Four days later the weather began to break. Once again we prepared for the summit push. Somehow we knew this was it, it had to be for our food supply was dwindling fast. On the eighth at 2:30 A.M. Pettigrew and Condran were heading for the summit. Watching their progress we judged the amount of time it would require to follow in their steps complete with belay points, and left accordingly so as not to get congested on the ridge; Hottman and Stuart at five A.M. and Wheeler and I at 9:30 A.M. The airy, corniced ridge was a little nerve racking at first, but as the hours clicked by and we became oblivious to the impressive overhangs it was just a little weird. Several ice pinnacles that had appeared troublesome were easily surmounted by the lead pair and we followed quickly in their chopped staircase. Three pitches below the summit Toby and I caught up with the others. Stuart and Hottman were taking over the lead after an heroic ten hours of leading by Pettigrew and Condran. The ridge was blocked by mushroomed cornices that overhung in all directions; Stuart headed out onto the relentless ice of the southwest face to find the secret to the top. Stuart was a pitch below the summit working out a route through the summit mushroom, Hottman was buried in a belay hole, and the rest of us were perched atop a cornice surveying the view, when Cliff Hudson, a bush pilot from Talkeetna, floated by in his Cessna 185 and tipped his wings to us. We waved back thinking how demoralizing it must be for Cliff’s passengers if they were being dropped off for an attempt on Deborah. After a couple of dead-end leads Pat finally found a route through the “medieval gargoyles” that guarded the summit.

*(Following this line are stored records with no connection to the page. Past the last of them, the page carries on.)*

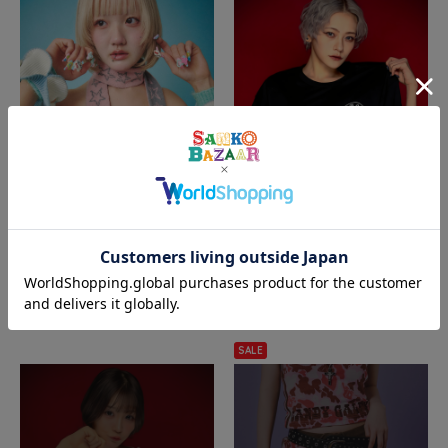
JACKROSE
JACKROSE
GALFY/ガルフィー I LOVE GALチ
【63ANGEL×GALFY×GALLIS ADD
ューブトップ(WOMENS)
ICTION】イベントT
¥6,490
¥6,600
(税込)
(税込)
SALE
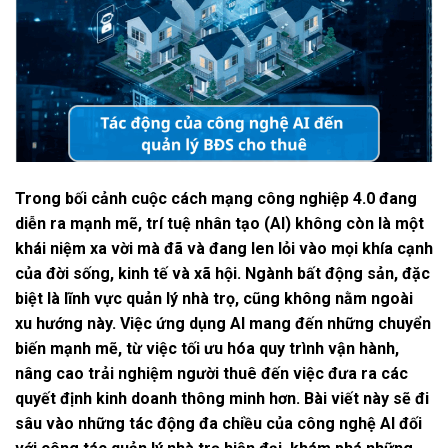
Trong bối cảnh cuộc cách mạng công nghiệp 4.0 đang
diễn ra mạnh mẽ, trí tuệ nhân tạo (AI) không còn là một
khái niệm xa vời mà đã và đang len lỏi vào mọi khía cạnh
của đời sống, kinh tế và xã hội. Ngành bất động sản, đặc
biệt là lĩnh vực quản lý nhà trọ, cũng không nằm ngoài
xu hướng này. Việc ứng dụng AI mang đến những chuyển
biến mạnh mẽ, từ việc tối ưu hóa quy trình vận hành,
nâng cao trải nghiệm người thuê đến việc đưa ra các
quyết định kinh doanh thông minh hơn. Bài viết này sẽ đi
sâu vào những tác động đa chiều của công nghệ AI đối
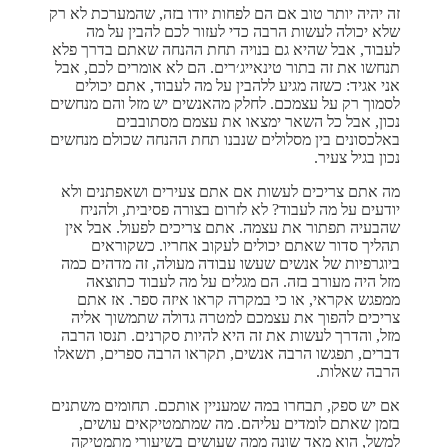
זה יהיה יותר טוב אם הם לפחות יודו בזה, שהמערכת לא רק
שלא יכולה לעשות הרבה כדי לעזור לכם להבין על מה
לעבוד, אבל שהיא גם בנויה תחת ההנחה שאתם בדרך פלא
תנחשו את זה בתור טינאייג׳רים. הם לא אומרים לכם, אבל
אני אגיד: כשזה מגיע ללהבין על מה לעבוד, אתם יכולים
לסמוך רק על עצמכם. לחלק מהאנשים יש מזל והם מנחשים
נכון, אבל כל השאר ימצאו את עצמם מסתובבים
באלכסונים בין מסלולים שנבנו תחת ההנחה שכולם מנחשים
נכון בגיל צעיר.
מה אתם צריכים לעשות אם אתם צעירים ושאפתנים ולא
יודעים על מה לעבוד? לא לזרום בצורה פסיבית, ולהניח
שהבעיה תפתור את עצמה. אתם צריכים לפעול. אבל אין
תהליך סדור שאתם יכולים לעקוב אחריו. כשקוראים
ביוגרפיות של אנשים שעשו עבודה מעולה, זה מדהים כמה
מזל היה מעורב בזה. הם מגלים על מה לעבוד כתוצאה
ממפגש אקראי, או כי במקרה קראו איזה ספר. אז אתם
צריכים להפוך את עצמכם למטרה גדולה שתמשוך אליה
מזל, והדרך לעשות את זה היא להיות סקרנים. תנסו הרבה
דברים, תפגשו הרבה אנשים, תקראו הרבה ספרים, תשאלו
הרבה שאלות.
אם יש ספק, תבחרו במה שמעניין אותכם. תחומים משתנים
בזמן שאתם לומדים עליהם. מה שמתמטיקאים עושים,
למשל, הוא מאד שונה ממה שעושים בשיעורי מתמטיקה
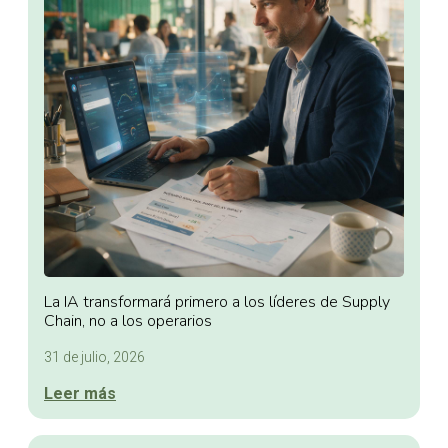
La IA transformará primero a los líderes de Supply
Chain, no a los operarios
31 de julio, 2026
Leer más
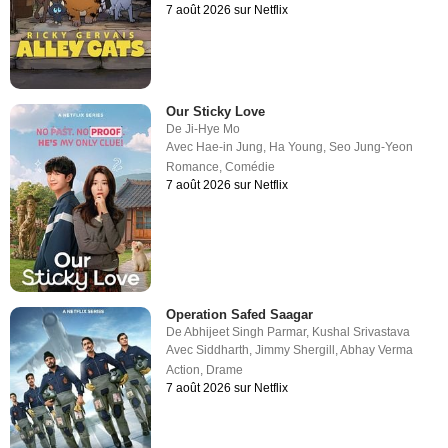
7 août 2026 sur Netflix
Our Sticky Love
De
Ji-Hye Mo
Avec
Hae-in Jung
,
Ha Young
,
Seo Jung-Yeon
Romance
,
Comédie
7 août 2026 sur Netflix
Operation Safed Saagar
De
Abhijeet Singh Parmar
,
Kushal Srivastava
Avec
Siddharth
,
Jimmy Shergill
,
Abhay Verma
Action
,
Drame
7 août 2026 sur Netflix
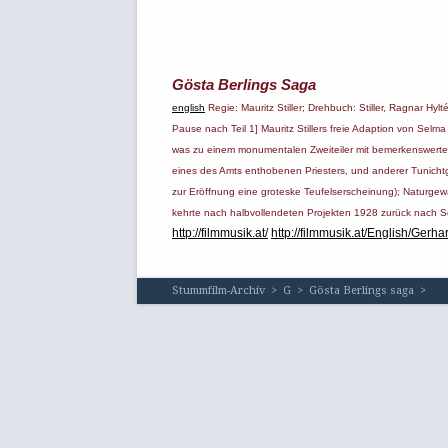
Gösta Berlings Saga
english
Regie: Mauritz Stiller; Drehbuch: Stiller, Ragnar Hy
Pause nach Teil 1] Mauritz Stillers freie Adaption von Selm
was zu ­einem monumentalen Zweiteiler mit bemerkenswerter
eines des Amts enthobenen Priesters, und anderer Tunichtgu
zur Eröffnung eine groteske Teufelserscheinung); Naturgewa
kehrte nach halbvollendeten Projekten 1928 zurück nach Sc
http://filmmusik.at/
http://filmmusik.at/English/Gerha
Stummfilm-Archiv
>
G
>
Gösta Berlings saga
>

At 4:40 P.M. on May 8 we all stood on the summit of Deborah after thirty-six days of patient determination on the slopes of one of Alaska’s more reputable mountains. Man what a “high,” but the feeling came slowly as we still had the descent ahead of us. We gazed at our spectacular surroundings, Mounts Hess, Hayes, Moffit: ugh—they were disappearing in the clouds of an approaching front. We could see summer taking over the whiteness of winter in the low lands, it was time to head back. Before we descended, a section of the summit cornice with our tracks on it fell off the 6000-foot north face as if the “mountain gods” objected to our treading on them! As we climbed and rappelled down the ridge, clouds moved in upon us obscuring all views. At 11:30 P.M. we reached camp just as the full force of storm number six hit. We had just squeezed in a summit day! Victory was celebrated with a satisfying double-ration supper.

This final storm lasted only twenty-four hours, but was the most violent. It began to erode away our snow cave threatening to expose us to the wild world outside. Deborah wasn’t giving up easily!

The storm over, we descended in one long day to the warmth of Base Camp. It was hardly the same place, considerable melting had changed things in our absence. We spent the following day drying gear, reorganizing loads, and drawing cards for team-bought equipment that was divided into six equal-cost piles; what we won we could carry out. Late that afternoon we began our seven-day walk to the road on perfect snow conditions. But as we approached the end of the glacier the snow became rotten and fell out from beneath us until we were showshoeing and dragging sleds across rocks and tundra. “What do you expect in the middle of spring break-up?” We were in such a good mood that it didn’t get anyone down. It felt so great to walk around uninhibited by a rope. Summer got closer around each bend of the Yanert River. On a small landing strip 28 miles from the road we cached all but the most necessary of our gear, after finding 100-plus-pound packs a little too heavy for fun. We’d have the stuff picked up later. With this load off our backs we had a most enjoyable trek out. As Deborah disappeared from sight behind us, the trip became a memory, one that will always remain vivid. It had been a spectacular climb!

Summary of Statistics.

Area: Hayes Group, Alaska Range.

New Route: Second ascent of Mount Deborah, 12,339 feet, via the west buttress of the south summit and south ridge and southwest face to the north summit, May 8, 1975.

Technical Data: 3000 feet of fixed rope, 18 pickets, 21 ice screws, 23 snow flukes.

Personnel: Pat Condran, Mark Hottman, Brian Okonek, Dave Pettigrew, Pat Stuart, Toby Wheeler.